- _Goal of the exercise_: Your response should consist solely of the lines from the one containing "Nächste Folie" through the end of the data, copied exactly.

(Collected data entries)
-*-
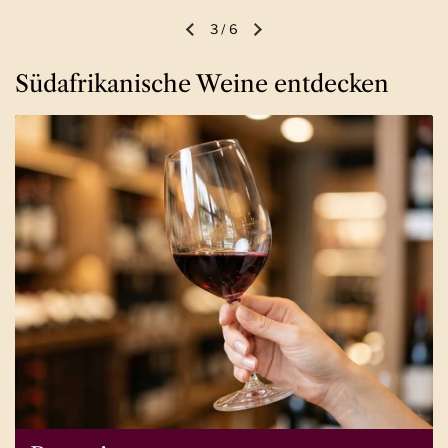
3
/
6
Vorherige Folie
Nächste Folie
Südafrikanische Weine entdecken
-*-
- _Written answer_:
Nächste Folie
Südafrikanische Weine entdecken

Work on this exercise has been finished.